A staff member at , which partners with Naomi’s House, said the program is viewed there as a success, but declined to comment on record further about the program’s impact on students.
According to Scott Murphy, a major goal of the center is to get students on the honor roll. All but one of the students currently enrolled at Naomi’s House has done so, he added.
“It’s a total sanctuary for them,” he said, adding that students built friendships they might not have formed while struggling in school.
Material influences can be just as important as psychological ones, Denise Murphy said. The center makes sure kids eat dinner there and get adequate exercise. In the winter, the center even tries to provide gloves, hats and coats for children who need them.

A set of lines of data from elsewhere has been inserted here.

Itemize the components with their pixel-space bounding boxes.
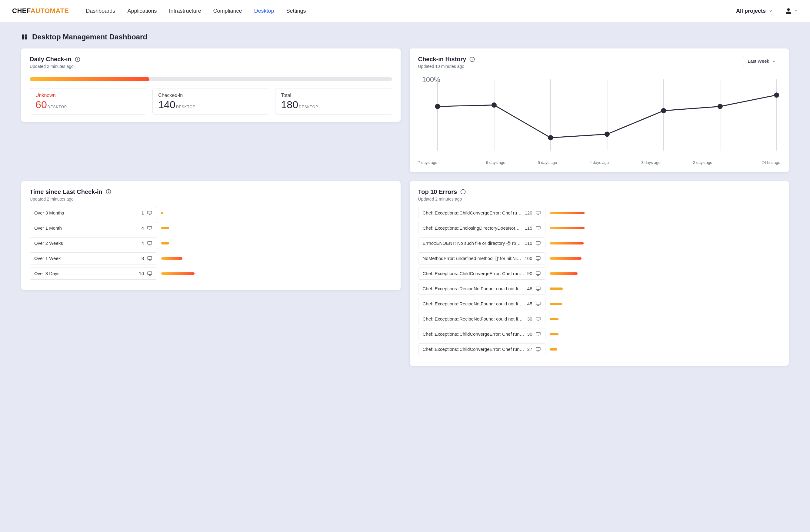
svg-rect-2 [25,35,27,36]
history-range-label: Last Week [748,59,769,64]
error-item[interactable]: Chef::Exceptions::ChildConvergeError: Ch… [418,267,546,280]
history-chart: 100% 7 days ago6 days ago5 days ago4 day… [418,74,781,165]
svg-point-27 [108,190,109,191]
history-updated: Updated 10 minutes ago [418,64,743,69]
svg-point-24 [774,93,779,98]
error-bar [550,318,559,320]
monitor-icon [535,256,541,261]
error-item-label: Chef::Exceptions::RecipeNotFound: could … [423,316,524,321]
errors-card: Top 10 Errors Updated 2 minutes ago Chef… [410,181,789,366]
svg-rect-58 [536,272,540,275]
error-bar [550,348,557,350]
stat-checkedin-value: 140 [158,99,176,111]
error-item[interactable]: Chef::Exceptions::ChildConvergeError: Ch… [418,343,546,355]
error-item[interactable]: Chef::Exceptions::ChildConvergeError: Ch… [418,328,546,340]
stat-total[interactable]: Total 180 DESKTOP [275,88,392,115]
monitor-icon [147,240,152,246]
stat-total-label: Total [281,93,386,98]
history-card: Check-in History Updated 10 minutes ago … [410,49,789,172]
error-item[interactable]: Chef::Exceptions::RecipeNotFound: could … [418,298,546,310]
nav-compliance[interactable]: Compliance [213,8,242,14]
svg-rect-4 [22,37,24,39]
projects-label: All projects [736,8,766,14]
history-x-label: 3 days ago [625,160,677,165]
error-item[interactable]: Chef::Exceptions::EnclosingDirectoryDoes… [418,222,546,234]
since-item[interactable]: Over 2 Weeks4 [30,237,157,249]
error-row: Chef::Exceptions::ChildConvergeError: Ch… [418,328,781,340]
since-bar [161,227,169,229]
monitor-icon [147,210,152,216]
error-bar-col [550,287,585,290]
chevron-down-icon [769,9,773,13]
info-icon[interactable] [460,189,466,195]
error-item-label: Chef::Exceptions::ChildConvergeError: Ch… [423,347,524,352]
since-card: Time since Last Check-in Updated 2 minut… [21,181,401,290]
svg-rect-73 [536,348,540,350]
error-item[interactable]: Chef::Exceptions::RecipeNotFound: could … [418,283,546,295]
page-title: Desktop Management Dashboard [32,33,147,41]
daily-title: Daily Check-in [30,56,71,63]
nav-dashboards[interactable]: Dashboards [86,8,115,14]
nav-infrastructure[interactable]: Infrastructure [169,8,201,14]
since-item[interactable]: Over 3 Months1 [30,207,157,219]
since-item[interactable]: Over 1 Month4 [30,222,157,234]
monitor-icon [147,256,152,261]
since-item-label: Over 3 Days [34,271,136,276]
error-item[interactable]: NoMethodError: undefined method `[]' for… [418,252,546,265]
error-item[interactable]: Chef::Exceptions::RecipeNotFound: could … [418,313,546,325]
since-bar-col [161,242,195,245]
nav-desktop[interactable]: Desktop [254,8,274,14]
error-bar [550,212,585,214]
info-icon[interactable] [469,56,475,62]
error-item-count: 115 [524,226,532,231]
since-item[interactable]: Over 3 Days10 [30,267,157,280]
error-bar-col [550,257,585,260]
error-row: NoMethodError: undefined method `[]' for… [418,252,781,265]
since-row: Over 1 Month4 [30,222,392,234]
svg-rect-1 [22,35,24,37]
error-row: Chef::Exceptions::ChildConvergeError: Ch… [418,207,781,219]
error-item[interactable]: Chef::Exceptions::ChildConvergeError: Ch… [418,207,546,219]
stat-unknown-value: 60 [35,99,47,111]
projects-dropdown[interactable]: All projects [736,8,773,14]
svg-point-18 [435,104,440,109]
history-range-dropdown[interactable]: Last Week [743,56,780,66]
history-x-label: 7 days ago [418,160,470,165]
since-updated: Updated 2 minutes ago [30,197,392,201]
monitor-icon [147,226,152,231]
user-menu[interactable] [784,7,798,15]
svg-rect-40 [148,272,152,275]
stat-total-value: 180 [281,99,298,111]
error-item-count: 120 [524,210,532,215]
since-item[interactable]: Over 1 Week8 [30,252,157,265]
chevron-down-icon [794,9,798,13]
svg-point-19 [491,102,496,107]
nav-settings[interactable]: Settings [286,8,306,14]
error-item-label: Errno::ENOENT: No such file or directory… [423,240,522,246]
history-title: Check-in History [418,56,466,63]
stat-unknown[interactable]: Unknown 60 DESKTOP [30,88,146,115]
nav-applications[interactable]: Applications [127,8,157,14]
error-row: Chef::Exceptions::RecipeNotFound: could … [418,283,781,295]
svg-point-0 [787,8,790,11]
info-icon[interactable] [75,56,81,62]
svg-rect-55 [536,256,540,259]
since-bar [161,257,182,260]
logo-chef: CHEF [12,7,31,15]
since-item-count: 1 [142,210,144,215]
since-bar-col [161,227,195,229]
svg-rect-70 [536,332,540,335]
stat-checkedin[interactable]: Checked-in 140 DESKTOP [152,88,269,115]
error-item[interactable]: Errno::ENOENT: No such file or directory… [418,237,546,249]
error-row: Errno::ENOENT: No such file or directory… [418,237,781,249]
daily-progress [30,77,392,81]
error-bar [550,242,584,245]
info-icon[interactable] [106,189,112,195]
errors-title: Top 10 Errors [418,188,457,195]
svg-point-23 [717,104,723,109]
stat-checkedin-label: Checked-in [158,93,263,98]
since-item-count: 8 [142,256,144,261]
monitor-icon [535,226,541,231]
since-bar-col [161,212,195,214]
error-row: Chef::Exceptions::ChildConvergeError: Ch… [418,267,781,280]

“It’s kind of hard to say ‘everything’s going to be OK’ when you don’t have a coat,” she said. “We like to create a family atmosphere here — it is a house. At the same time, we’re giving them direction, we’re giving them love.”
In the warmer months, children care for a garden planted in the yard behind the facility. Vegetables from the garden are used in the center’s dinners, but children can take them home, too. Murphy said she allows students to come by anytime to weed the garden or pick a vegetable, and often they do.

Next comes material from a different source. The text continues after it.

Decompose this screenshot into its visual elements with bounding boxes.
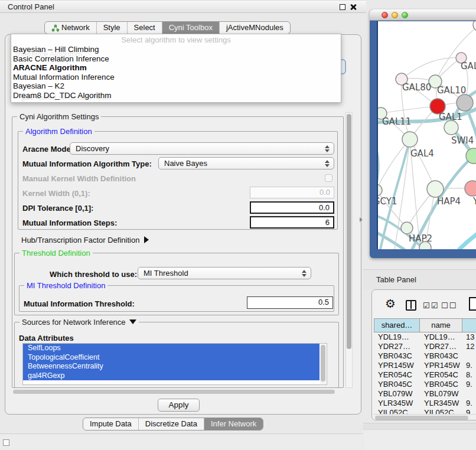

Sometimes, she added, the children will be playing outside, perhaps a game of kickball, and kids from the neighborhood will join in. They may not be familiar with Naomi’s House, with mental illness or the difficulties these children face, but she doesn’t stop them for a lecture.

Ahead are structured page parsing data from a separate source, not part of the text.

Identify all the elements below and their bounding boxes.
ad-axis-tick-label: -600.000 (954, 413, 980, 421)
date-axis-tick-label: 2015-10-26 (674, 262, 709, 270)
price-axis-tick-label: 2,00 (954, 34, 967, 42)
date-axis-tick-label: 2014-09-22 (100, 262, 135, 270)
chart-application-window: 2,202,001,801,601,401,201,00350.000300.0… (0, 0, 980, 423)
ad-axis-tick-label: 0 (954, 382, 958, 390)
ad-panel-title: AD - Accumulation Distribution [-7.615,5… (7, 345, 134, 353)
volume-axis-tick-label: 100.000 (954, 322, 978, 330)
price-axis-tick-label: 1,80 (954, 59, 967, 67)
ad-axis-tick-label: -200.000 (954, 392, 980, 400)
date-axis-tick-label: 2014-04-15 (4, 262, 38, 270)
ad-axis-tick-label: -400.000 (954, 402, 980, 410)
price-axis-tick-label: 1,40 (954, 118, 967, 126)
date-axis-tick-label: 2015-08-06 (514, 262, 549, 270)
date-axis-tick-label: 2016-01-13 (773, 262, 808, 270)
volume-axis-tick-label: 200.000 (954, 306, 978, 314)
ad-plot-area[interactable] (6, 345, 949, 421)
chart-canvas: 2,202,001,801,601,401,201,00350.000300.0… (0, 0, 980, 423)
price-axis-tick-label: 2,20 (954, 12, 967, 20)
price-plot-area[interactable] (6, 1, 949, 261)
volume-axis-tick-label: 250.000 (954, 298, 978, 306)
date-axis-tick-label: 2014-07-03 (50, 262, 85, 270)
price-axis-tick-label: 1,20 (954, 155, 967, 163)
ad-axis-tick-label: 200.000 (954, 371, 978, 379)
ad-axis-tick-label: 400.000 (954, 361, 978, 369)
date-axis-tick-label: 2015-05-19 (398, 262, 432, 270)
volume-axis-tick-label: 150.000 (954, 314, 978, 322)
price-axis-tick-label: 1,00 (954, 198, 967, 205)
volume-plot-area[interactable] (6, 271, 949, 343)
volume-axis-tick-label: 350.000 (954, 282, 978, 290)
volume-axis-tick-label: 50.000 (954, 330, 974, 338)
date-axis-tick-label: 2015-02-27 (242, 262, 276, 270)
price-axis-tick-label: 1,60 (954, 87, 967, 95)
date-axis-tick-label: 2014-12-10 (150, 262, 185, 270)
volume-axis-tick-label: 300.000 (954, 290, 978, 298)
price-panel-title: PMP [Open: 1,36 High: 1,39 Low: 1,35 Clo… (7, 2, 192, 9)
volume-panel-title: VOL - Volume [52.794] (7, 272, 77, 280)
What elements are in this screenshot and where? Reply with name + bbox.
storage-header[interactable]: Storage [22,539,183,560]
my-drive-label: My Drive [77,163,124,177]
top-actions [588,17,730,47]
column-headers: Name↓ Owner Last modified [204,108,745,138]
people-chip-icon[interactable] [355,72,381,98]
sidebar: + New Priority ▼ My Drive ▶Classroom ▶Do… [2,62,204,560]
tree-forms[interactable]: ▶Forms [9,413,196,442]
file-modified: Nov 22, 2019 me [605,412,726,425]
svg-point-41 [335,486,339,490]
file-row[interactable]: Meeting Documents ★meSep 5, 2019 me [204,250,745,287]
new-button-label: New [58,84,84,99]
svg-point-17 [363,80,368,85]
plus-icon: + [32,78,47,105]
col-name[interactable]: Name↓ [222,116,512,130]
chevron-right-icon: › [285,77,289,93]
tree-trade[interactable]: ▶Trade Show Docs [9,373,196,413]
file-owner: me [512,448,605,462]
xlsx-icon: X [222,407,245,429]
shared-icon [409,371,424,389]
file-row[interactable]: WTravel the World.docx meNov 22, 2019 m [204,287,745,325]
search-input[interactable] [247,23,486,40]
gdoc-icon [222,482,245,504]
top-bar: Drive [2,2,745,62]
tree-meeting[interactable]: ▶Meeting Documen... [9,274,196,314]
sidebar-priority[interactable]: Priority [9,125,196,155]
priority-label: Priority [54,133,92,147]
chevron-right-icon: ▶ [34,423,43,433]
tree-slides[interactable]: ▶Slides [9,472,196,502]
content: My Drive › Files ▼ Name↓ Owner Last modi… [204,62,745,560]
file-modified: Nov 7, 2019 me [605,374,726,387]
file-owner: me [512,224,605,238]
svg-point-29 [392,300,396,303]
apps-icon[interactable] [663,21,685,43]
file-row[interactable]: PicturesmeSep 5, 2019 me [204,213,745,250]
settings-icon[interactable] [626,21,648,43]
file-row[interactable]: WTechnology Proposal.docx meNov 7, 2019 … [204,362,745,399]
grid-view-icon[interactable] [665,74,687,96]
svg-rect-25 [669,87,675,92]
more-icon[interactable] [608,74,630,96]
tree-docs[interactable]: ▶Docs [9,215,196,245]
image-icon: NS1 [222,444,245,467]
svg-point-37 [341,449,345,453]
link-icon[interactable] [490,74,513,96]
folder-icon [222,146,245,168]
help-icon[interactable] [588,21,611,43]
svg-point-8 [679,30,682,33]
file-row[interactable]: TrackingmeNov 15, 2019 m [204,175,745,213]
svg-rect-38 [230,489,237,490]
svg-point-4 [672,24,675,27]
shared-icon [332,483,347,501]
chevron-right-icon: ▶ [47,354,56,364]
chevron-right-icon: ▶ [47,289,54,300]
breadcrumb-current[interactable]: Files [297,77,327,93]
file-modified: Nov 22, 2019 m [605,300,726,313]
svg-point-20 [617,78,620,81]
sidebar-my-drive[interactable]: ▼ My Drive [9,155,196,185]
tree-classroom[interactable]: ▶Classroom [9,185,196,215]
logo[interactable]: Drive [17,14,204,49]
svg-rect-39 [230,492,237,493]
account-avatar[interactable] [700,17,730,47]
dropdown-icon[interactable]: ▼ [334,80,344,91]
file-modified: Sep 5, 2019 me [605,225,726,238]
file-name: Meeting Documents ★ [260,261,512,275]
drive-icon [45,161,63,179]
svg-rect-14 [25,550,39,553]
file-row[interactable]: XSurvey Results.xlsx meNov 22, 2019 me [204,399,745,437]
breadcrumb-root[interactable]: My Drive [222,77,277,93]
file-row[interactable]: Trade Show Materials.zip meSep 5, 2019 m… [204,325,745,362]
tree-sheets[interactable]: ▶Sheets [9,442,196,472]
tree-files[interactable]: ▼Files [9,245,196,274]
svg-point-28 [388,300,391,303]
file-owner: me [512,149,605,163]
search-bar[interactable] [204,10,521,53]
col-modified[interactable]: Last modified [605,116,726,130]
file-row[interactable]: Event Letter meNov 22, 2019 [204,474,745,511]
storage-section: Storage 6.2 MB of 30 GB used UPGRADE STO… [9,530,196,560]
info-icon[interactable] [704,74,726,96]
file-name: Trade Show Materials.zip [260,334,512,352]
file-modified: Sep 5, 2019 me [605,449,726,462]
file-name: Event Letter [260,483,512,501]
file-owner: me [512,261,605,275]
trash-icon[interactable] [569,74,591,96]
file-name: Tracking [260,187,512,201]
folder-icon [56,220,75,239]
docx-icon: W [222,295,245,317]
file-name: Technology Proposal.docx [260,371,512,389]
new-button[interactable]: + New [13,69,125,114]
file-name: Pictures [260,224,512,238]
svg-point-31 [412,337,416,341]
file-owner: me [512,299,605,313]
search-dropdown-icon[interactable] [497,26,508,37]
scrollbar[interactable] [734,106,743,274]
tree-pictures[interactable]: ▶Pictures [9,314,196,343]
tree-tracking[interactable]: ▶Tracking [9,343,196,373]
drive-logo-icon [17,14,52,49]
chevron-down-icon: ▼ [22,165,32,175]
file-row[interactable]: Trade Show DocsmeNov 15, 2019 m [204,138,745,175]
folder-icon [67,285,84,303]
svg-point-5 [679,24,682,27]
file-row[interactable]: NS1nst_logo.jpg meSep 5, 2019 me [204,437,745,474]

“That’s OK,” she said. “We’re part of the community.”
‘We don’t live like that.’
Denise and Scott, who works as a butcher at the local Giant Eagle by day, said the Swissvale community has been responsive to Naomi’s House, offering help and complimenting their efforts.
“Typically, people don’t speak when they see each other on the street,” Scott Murphy said. “It’s different here.”
The building itself was formerly a bar, which after closing sat vacant for three years before the Murphys purchased it. When they started renovations, the block glass windows were caked in plaster to keep out light.
“First, they told us to put bars on the windows,” Denise Murphy said of community members. “I told them, ‘We don’t live like that.’ ”
Now, those windows are exposed and detailed with bright paint, spilling a calm and multicolored light across a carpeted room where martial arts lessons are held. A horseshoe bar was replaced by a wood-floored dance studio with mirror-lined walls and a baby grand piano in one corner. A spacious dining area’s tables are flooded with natural light, and a quiet nook contains an office crammed with books, games and a computer.
While a corner nearby used to be known as a hot spot for drug activity, that has changed since Naomi’s House opened, Scott Murphy said. Above all, he added, Naomi’s House wants to be a positive force in the community at-large, working to better the neighborhood from the bottom up.
“We’re not rich,” Scott Murphy said. “We didn’t have anything, just love and labor.”
Denise said she earns revenue through insurance payments for the group therapy sessions, but the rest is on the house. They subcontract out of pocket for services like the martial arts instruction.
But between payments from the children’s insurance providers and her private practice, she makes enough to keep the doors open — which, ultimately, is her only concern.
“We do it because the need is here,” she said. “We’re really just trying to get in and support our families, support our communities.”